• [Records excerpted from a collection]
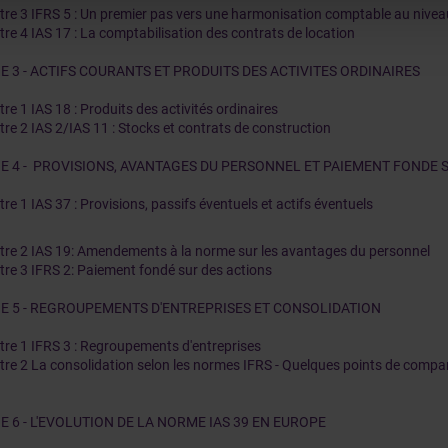
tre 3 IFRS 5 : Un premier pas vers une harmonisation comptable au nive
tre 4 IAS 17 : La comptabilisation des contrats de location
IE 3 - ACTIFS COURANTS ET PRODUITS DES ACTIVITES ORDINAIRES
re 1 IAS 18 : Produits des activités ordinaires
tre 2 IAS 2/IAS 11 : Stocks et contrats de construction
IE 4 - PROVISIONS, AVANTAGES DU PERSONNEL ET PAIEMENT FONDE 
re 1 IAS 37 : Provisions, passifs éventuels et actifs éventuels
tre 2 IAS 19: Amendements à la norme sur les avantages du personnel
tre 3 IFRS 2: Paiement fondé sur des actions
IE 5 - REGROUPEMENTS D'ENTREPRISES ET CONSOLIDATION
tre 1 IFRS 3 : Regroupements d'entreprises
tre 2 La consolidation selon les normes IFRS - Quelques points de compar
E 6 - L'EVOLUTION DE LA NORME IAS 39 EN EUROPE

• [AIM OF THE TASK] List every line in the records above that contains the word "IFRS".

• [PROBLEM SOLUTION]
tre 3 IFRS 5 : Un premier pas vers une harmonisation comptable au nive
tre 3 IFRS 2: Paiement fondé sur des actions
tre 1 IFRS 3 : Regroupements d'entreprises
tre 2 La consolidation selon les normes IFRS - Quelques points de compar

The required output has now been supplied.